As the final fans left a sold-out Alumni Gym following Elon University’s 84-74 loss to No. 15 University of Massachusetts on Jan. 18, many held their heads high.
The Phoenix was coming off a historic 87-85 overtime win at Davidson College on Jan. 16 and held its ground a Top 20 team, the first ranked opponent that had ever visited Elon.
When asked about where the team is as a whole, senior forward Lucas Troutman gathered his thoughts about the historic week for the program and was able to put it all into perspective.
“We’re not content with where we’re at,” Troutman said. “We still want to get better. But we’ve made drastic improvements to where we were starting to where we are at now,” he said. “Defensively and offensively, we’ve struggled moving. Now, we’re getting to the basket, getting those scores. Now, we have to bring back the defense too and get those stops, get those steals, and cut out some of those fouls to put us in the game.”

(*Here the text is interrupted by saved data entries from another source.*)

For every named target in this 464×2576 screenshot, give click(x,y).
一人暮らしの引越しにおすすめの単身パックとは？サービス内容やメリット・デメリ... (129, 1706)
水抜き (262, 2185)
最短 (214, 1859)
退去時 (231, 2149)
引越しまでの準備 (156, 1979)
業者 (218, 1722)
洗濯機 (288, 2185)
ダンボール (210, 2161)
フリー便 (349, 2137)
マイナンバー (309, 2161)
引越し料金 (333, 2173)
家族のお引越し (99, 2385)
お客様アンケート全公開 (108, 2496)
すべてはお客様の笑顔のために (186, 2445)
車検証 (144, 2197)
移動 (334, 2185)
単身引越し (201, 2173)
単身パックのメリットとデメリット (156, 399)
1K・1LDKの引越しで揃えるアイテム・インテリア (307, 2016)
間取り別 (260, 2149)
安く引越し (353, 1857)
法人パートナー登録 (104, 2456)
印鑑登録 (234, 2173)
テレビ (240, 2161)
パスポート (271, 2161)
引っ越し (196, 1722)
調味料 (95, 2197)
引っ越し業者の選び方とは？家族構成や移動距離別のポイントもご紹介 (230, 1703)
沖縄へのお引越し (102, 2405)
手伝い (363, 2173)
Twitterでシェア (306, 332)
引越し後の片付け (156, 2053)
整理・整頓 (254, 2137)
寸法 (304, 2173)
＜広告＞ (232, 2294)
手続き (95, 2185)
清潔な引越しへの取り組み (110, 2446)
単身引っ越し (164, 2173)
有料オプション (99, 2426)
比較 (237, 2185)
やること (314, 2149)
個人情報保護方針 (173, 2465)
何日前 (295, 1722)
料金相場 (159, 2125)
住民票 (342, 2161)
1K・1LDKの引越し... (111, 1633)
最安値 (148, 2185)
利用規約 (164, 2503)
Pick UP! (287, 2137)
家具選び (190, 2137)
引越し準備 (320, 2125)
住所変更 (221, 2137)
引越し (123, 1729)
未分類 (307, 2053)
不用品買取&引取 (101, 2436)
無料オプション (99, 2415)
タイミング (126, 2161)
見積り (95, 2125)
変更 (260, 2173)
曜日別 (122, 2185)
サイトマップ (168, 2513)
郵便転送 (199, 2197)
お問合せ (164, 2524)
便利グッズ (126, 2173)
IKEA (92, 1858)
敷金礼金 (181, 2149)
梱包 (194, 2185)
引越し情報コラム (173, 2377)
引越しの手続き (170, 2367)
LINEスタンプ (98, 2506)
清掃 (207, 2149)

The Phoenix is 10-9 for the season, but 3-1 where it matters – in the Southern Conference. From here on out, there’s nothing but conference games on the schedule. All of those lead up to the SoCon Tournament in Asheville which will take place March 7-10.
The win over Davidson was a massive step forward in the SoCon. The Phoenix made a statement to the entire league by coming back from a 14-point deficit with less than five minutes left to not only force overtime but hang on and win in a hostile environment. In doing so, Elon ended Davidson’s 23-game home SoCon winning streak and posted a win inside Belk Arena for the first time in 10 games.
“The hard thing is now we have to go and focus one game at a time,” senior guard Jack Isenbarger said after beating Davidson. “It’s easy to get excited. It’s going to be a fight every time you play a conference game.”
The Phoenix will have to go through Davidson at least one more time — a March 1 tilt in Alumni Gym — before the season wraps. But the Wildcats aren’t the only opponent that Elon has to worry about in the SoCon.
Next on the slate is a Jan. 23 matchup on the road with the University of Tennessee at Chattanooga. The Mocs currently sit atop the league standings with a mark of 6-0. Also approaching are challenging road tests at Samford University and University of North Carolina at Greensboro. Western Carolina University, which beat Elon on Jan. 4, pays a visit to Alumni Gym, as does Wofford College, Samford and Davidson.
“Conference play is unpredictable,” senior guard Sebastian Koch said. “Anything can happen. Every team is good.”
Elon coach Matt Matheny said he was concerned about the mindset of his team following the monumental Davidson win. The Phoenix had nationally-ranked UMass coming in to Alumni Gym less than 48 hours later, and had just exhausted nearly every bit of energy to eke out the overtime win.
“I worry about everything,” Matheny said. “Coming off of that victory, I was concerned going into Friday’s practice that there’d be too much giddiness and not enough preparation. I thought our guys prepared pretty well. I did not see signs of fatigue. I thought our guys played really hard.”
Elon started the UMass game in a hole, 7-0, after an alley-oop in the opening seconds sparked some Minutemen momentum. But the Phoenix did not give in, cutting the deficit to as few as seven points multiple times in the final minutes.
“You just have to stay focused,” Koch said after the game. “We came back and made it a close game. We want to be a team that punches the other team in the mouth, and today we got punched.”
Elon has come a long way since dropping 114 points on Division III Washington & Lee University to open the season in November. Through setbacks to teams like Canisius College and Division II Metro State University, Matheny has said that the team is still growing and taking things one day at a time.
Big-name opponents the Phoenix has faced this year include No. 21 University of Colorado, Georgetown University, No. 7 Duke University and now No. 15 UMass. Elon lost all four of those games, but Troutman acknowledged that there’s more than just winning and losing when you play teams like that.
“We went into those games to accomplish something and that was to get better,” Troutman said. “That was to make ourselves better for conference play which is what matters. It’s great playing those big teams, but even though we weren’t able to pull anything out, we were able to pull stuff out of it. That’s going to help us with the conference and help us in the next couple years.”
With preseason aspirations of winning the SoCon and reaching the NCAA Tournament in mind, taking something out of each game is vital to Elon’s success. Whether it’s perfecting the motion offense or getting that one extra loose ball, the Phoenix hopes every improvement will show down the road in March.